Gear Farmen - Patch - Gear Farmen - Patch - Gear Farmen - Patch


----------



## Bunny_Joe (12. Januar 2014)

*AW: World of Warcraft gezockt und aufgehört*

Also ich habe damals 2009 angefangen. Patch 3.1 war das glaub ich. Habe bis Februar 2012 gespielt(glaube das war Patch 4.3) und danach nie wieder das Spiel angefasst.
Ich habe kein bisschen Verlangen zurückzukehren, allein wenn ich schon daran denke, dass ich mich einlogge und dann gelangweilt in Dalaran/Orgrimmar rumstehe wird mir übel^^ Hatte mir damals noch ne kleine Aufgabe gesetzt, bevor ich aufgehört habe: Ich wollte den legendären Streitkolben "Sulfuras, Hand von Ragnaros" haben, bevor ich aufhöre. Habe das in 2 Monaten damals geschafft und sah das dann als Abschluss meiner WoW Karriere an 


Selbst wenn WoW F2P wird kehre ich nicht mehr zurück. Ist einfach alles Ausgelutscht und irgendwie kann ich Fantasy MMOs überhaupt nicht mehr sehen^^


----------



## Lotto (14. Januar 2014)

*AW: World of Warcraft gezockt und aufgehört*

Von Vanilla-Release bis kurz nach Cata-Release gespielt.
Zu Vanilla-Zeiten noch wirklich sehr zeitintensiv geraidet. Zu BC dann schon kaum noch. Nahm immer mehr ab, am Ende eigentlich nur noch PvP und bischen "SinglePlayer".
Die Gründe würden hier den Rahmen sprengen. Wahrscheinlich sind vieles der Sachen Dinge die die meisten als "positive" Entwicklung sehen, für mich hat die "Casualisierung" in allen Bereichen das Spiel einfach nur zerstört.
Vanilla war einfach nur göttlich. Items waren sekundär (auch wenn ich immer das beste Equip hatte), es ging einfach nur darum etwas zusammen zu erreichen und Spass zu haben.


----------



## D@nger (15. Januar 2014)

Ich habe am 4.4.12 aufgehört und es bis heute nicht mehr angefasst. Hatte zwischendurch mal wieder Lust, aber zum Glück das Addon nicht gekauft. Mein Heiler müsste irgendwo in OG noch rumstehen.


----------



## Chris-W201-Fan (15. Januar 2014)

da der skillbaum mehrfach veraendert wurde, ist der bestimmt ungeskilled und daher kein heiler mehr


----------



## Florian97450 (16. Januar 2014)

*AW: World of Warcraft gezockt und aufgehört*

Ich habe BC noch gespielt. Bis LK kam hatte ich dann aufgehört. Hatte mir eigentlich gesagt ich zogge nie wieder WoW.

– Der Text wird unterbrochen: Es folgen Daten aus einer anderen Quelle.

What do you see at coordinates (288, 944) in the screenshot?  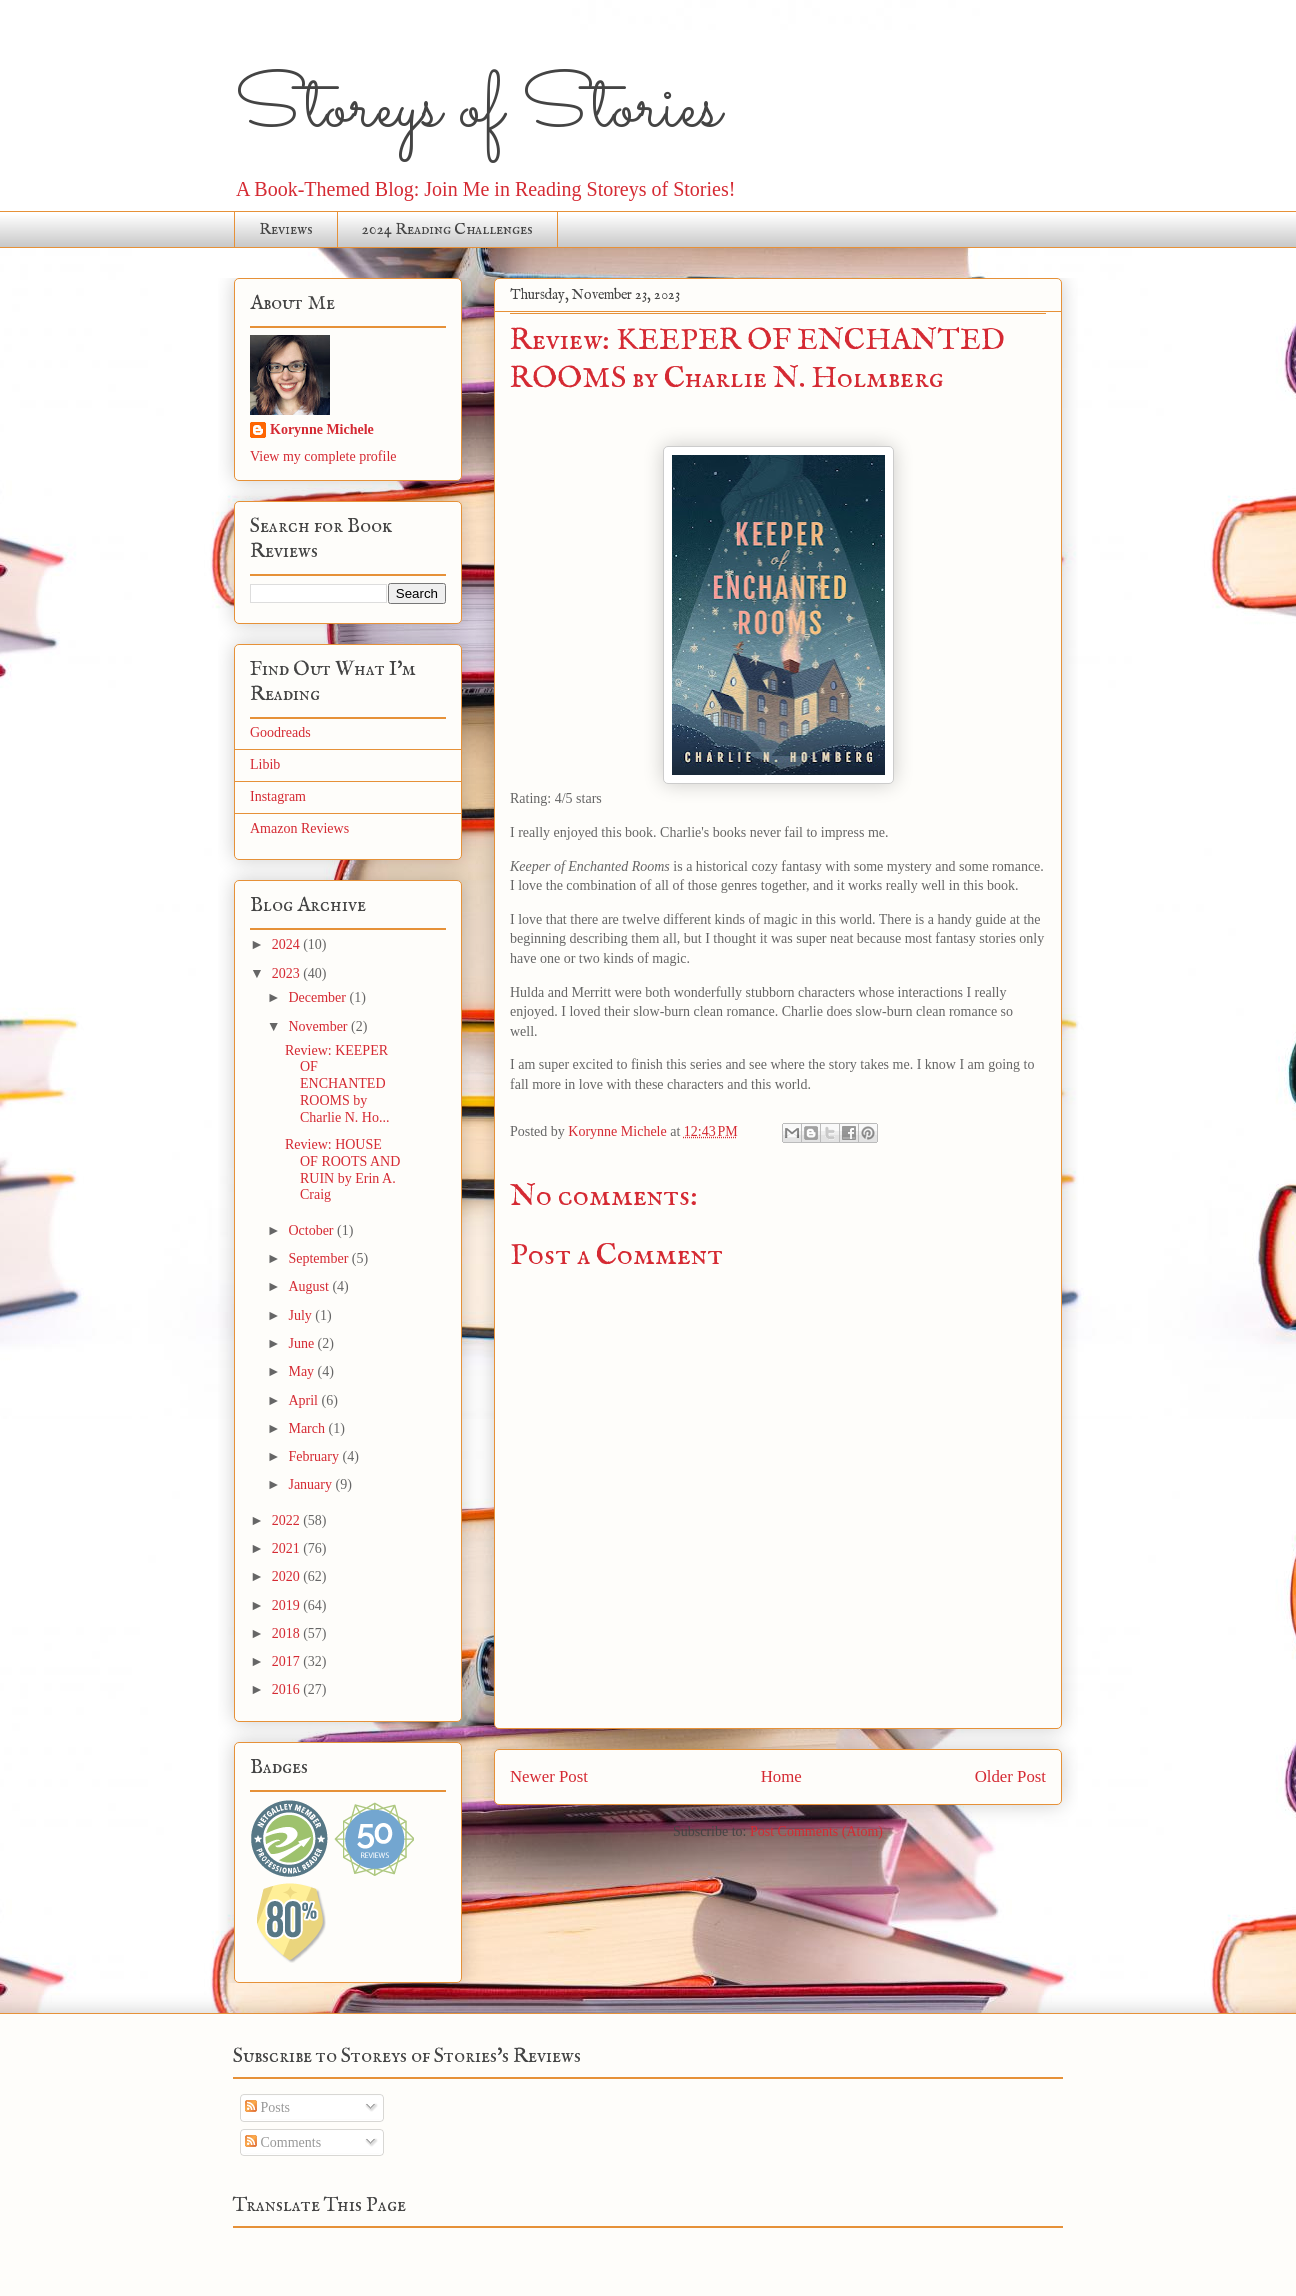 I see `2024` at bounding box center [288, 944]. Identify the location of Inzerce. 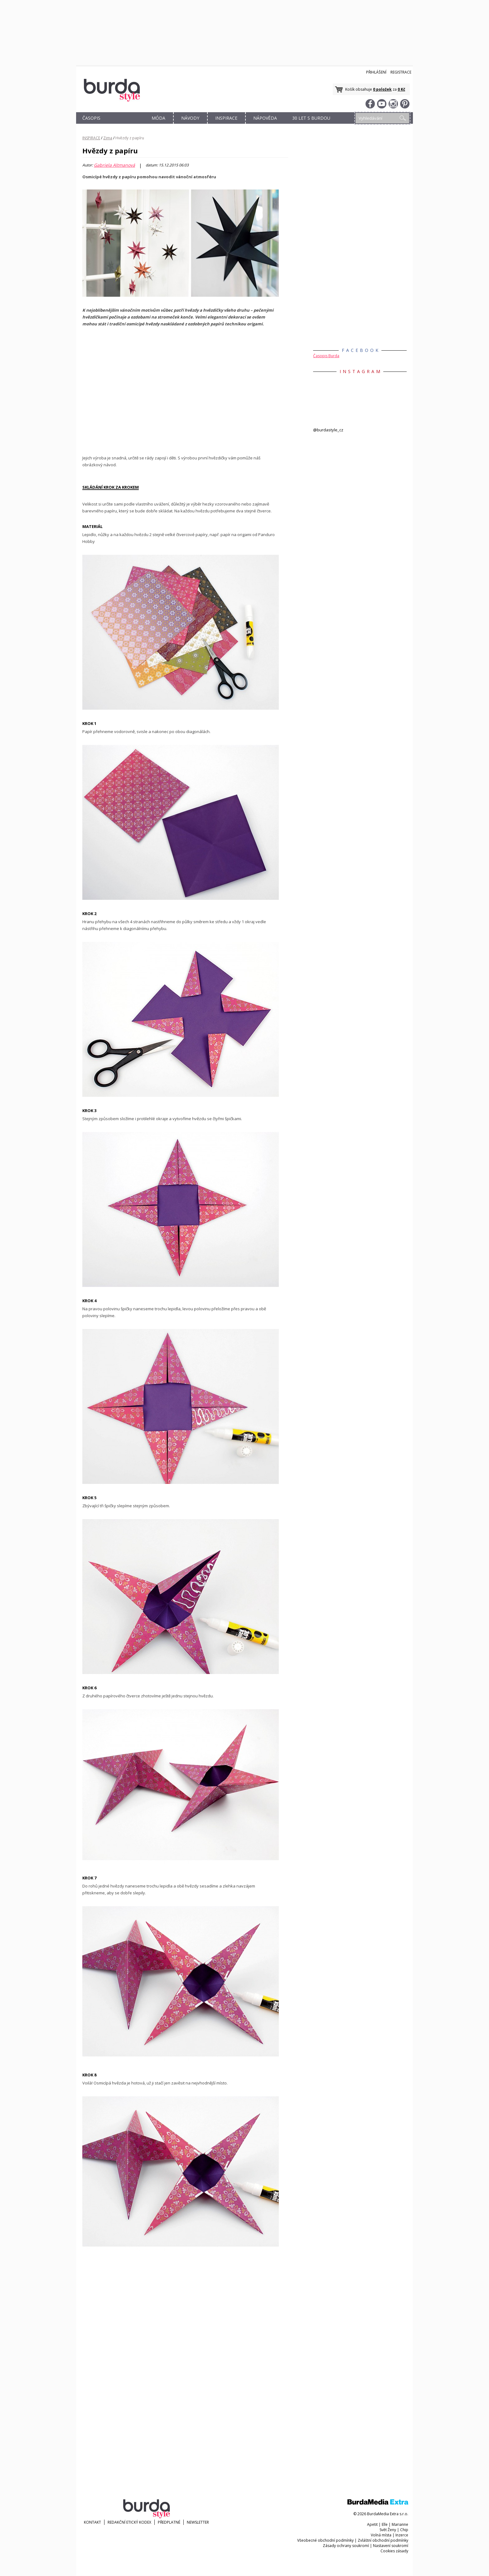
(401, 2535).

Aber im Juni 2013 hab ich dann doch zusammen mit n paar Kumpels wieder angefangen. Mittlerweile aber wieder aufgehört weil ich es einfach nur langweilig finde.

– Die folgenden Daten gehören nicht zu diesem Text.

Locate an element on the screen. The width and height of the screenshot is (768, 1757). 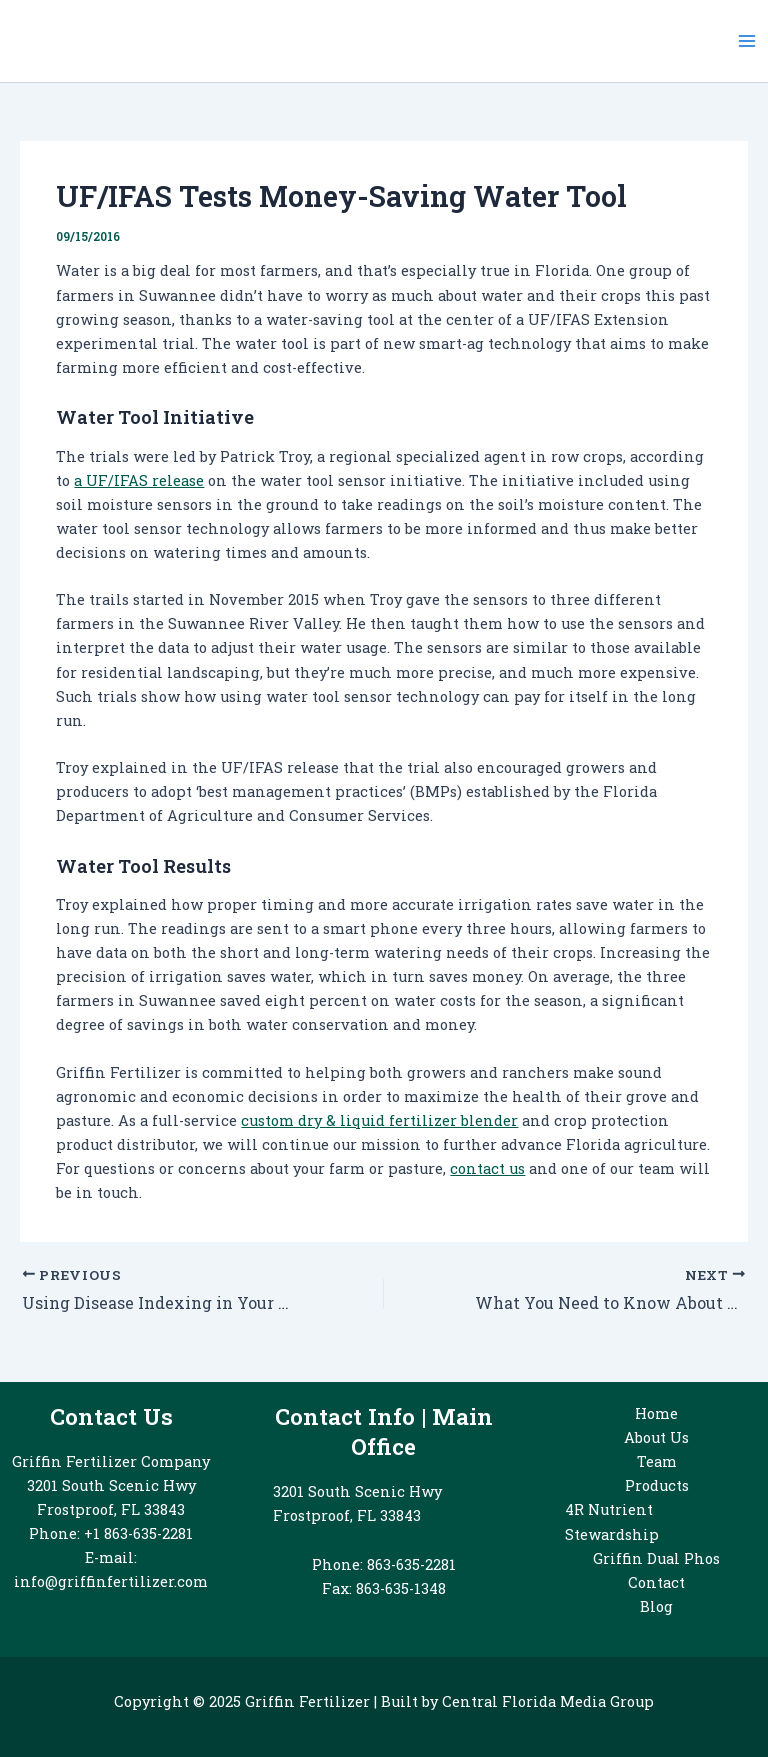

Wie schon von vielen geschrieben, Patch, neues Equip, Patch, neues Equip usw.

Außerdem fand ich es zu klassik bzw. BC-Zeiten einfach schöner. z. B. Talentbaum, Klassenbalancing, Inis usw.


----------



## Koyote (16. Januar 2014)

Über 5200h und dann wegen der Schule aufgehört.jetzt bin ich auf der Oberstufe und es geht mit gw2 los.

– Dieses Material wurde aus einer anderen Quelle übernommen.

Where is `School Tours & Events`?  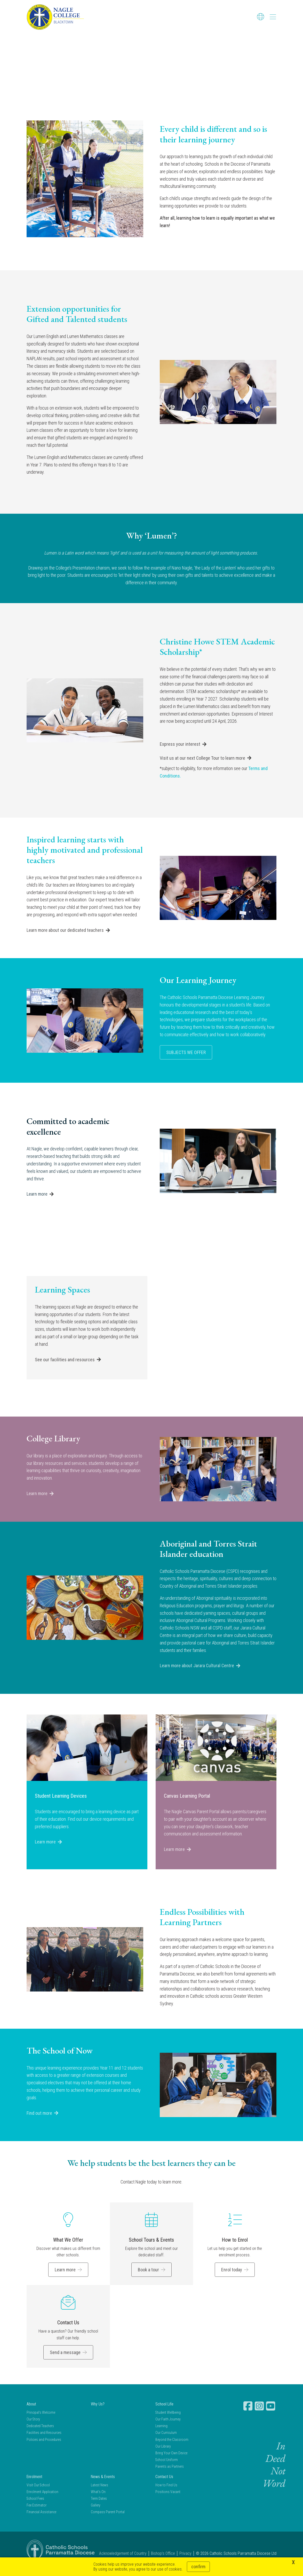 School Tours & Events is located at coordinates (151, 2249).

Weil das damals so krass und knapp war Rede ich nichtmehr viel über world of ...


----------



## MOD6699 (16. Januar 2014)

*AW: World of Warcraft gezockt und aufgehört*

Hab 4 Jahre gespielt 2 davon exzessiv geraidet und spiele seit 2 Monate vor Cata launch nicht mehr


----------



## shadie (16. Januar 2014)

*AW: World of Warcraft gezockt und aufgehört*

Kurz nach dem Start angefangen bis BC intensiv gezockt.

Als wrath of the lich king raus kam aufgehört.

Als mist of Panda kam mal einen wieder hochgezockt und den Account verkauft 

Seit dem kein MMO mehr angefasst


----------



## rhyn2012 (19. Januar 2014)

Zu Mitte BC angefangen. Da packte es mich regelrecht.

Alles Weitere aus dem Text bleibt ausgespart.